Wildfawn SEO Web Crawler

What is wildfawn?

Wildfawn (stylised “wildfawn”) is an open-source, lightweight SEO web crawler designed to efficiently collect and analyse a website’s core technical metrics. Built with ease-of-use in mind, the application is structured into wildfawn Cloud, an executable which can be configured to automatically schedule and export site crawls, and fawnbot, the standalone crawler and package responsible for all import, crawl, and export processes.

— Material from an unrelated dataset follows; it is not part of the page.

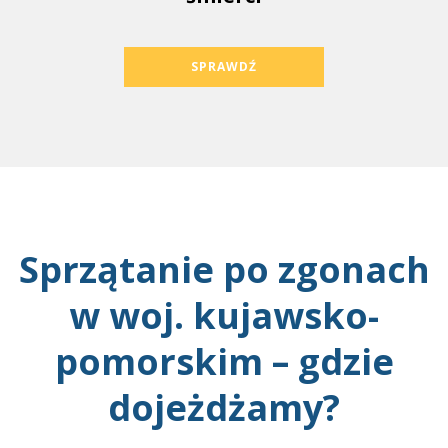
SPRAWDŹ
Sprzątanie po zgonach
w woj. kujawsko-
pomorskim – gdzie
dojeżdżamy?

When I first learnt about web crawlers in 2023 through my work in search engine optimisation, I was intrigued to know what was going on behind the scenes, more specifically, why a theoretically straightforward process could sometimes take hours to complete. Although I was keen to learn more, it wasn’t until I’d stumbled across the beautiful Golang, a language practically born for web interfacing, that I sensed a great opportunity to hit two fawns with one stone and learn Go and web crawling together.

Thanks in no small part to my time spent on Advent of Code, whose subtle lessons on Data Structures and Algorithms introduced me to a suite of techniques that you’ll find in this project, I was able to cook up a simple prototype one Friday evening, and the rest is history!

No fawns were hurt in the development of this project.

The original version of wildfawn. — The first version of wildfawn ran everything from the GoWild() function

Features of wildfawn

The core workflow of the crawler is simple:

Given a single URL, parse its HTML to extract all URLs of the same site.
Push discovered URLs onto a queue. Avoid recursion, just in case™. Learnt that one in Advent of Code.
Track which URLs are already crawled. Don’t crawl twice.

Beyond that, I’ve steadily added features and data collection processes to the crawler, including:

crawler.go

Perhaps the most crucial component of fawnbot, crawler.go handles the queuing and sending of all HTTP requests to the target site, and the parsing of returned HTML and status codes. The entry point is the external method GoWild(), which takes a crawl config containing the root URL, and a program config containing general program instructions.

First, GoWild() resolves the www. preference of the root URL, to which all enqueued URLs will be adjusted as necessary. Most websites today automatically redirect their URLs to one format or the other, but in testing this added a lot of bloat to redirects in the export, obfuscating real issues.

Next up, the function fetches the website’s robots.txt file and parses it into a struct. Go’s lack of classes finally brought me face-to-face with this data type, although in earnest there isn’t much reason for why I hadn’t explored them sooner. Perhaps that’s the fallacy of OOP.

Reading robots.txt is a critical step towards enabling several of the more advanced SEO metrics collectable in a site crawl, and warranted its own collection of relevant functions in robotsManager.go.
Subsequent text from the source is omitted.